# ASSIGNMENT
Say how many lines of the data contain "peuterstep", and nothing more.
● ● ● ● ●
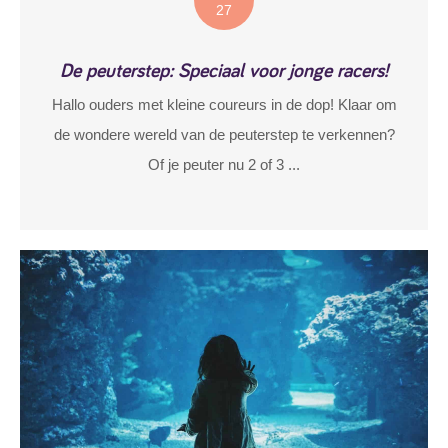
27
De peuterstep: Speciaal voor jonge racers!
Hallo ouders met kleine coureurs in de dop! Klaar om
de wondere wereld van de peuterstep te verkennen?
Of je peuter nu 2 of 3 ...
● ● ● ● ●
# SOLUTION TO THE PROBLEM
2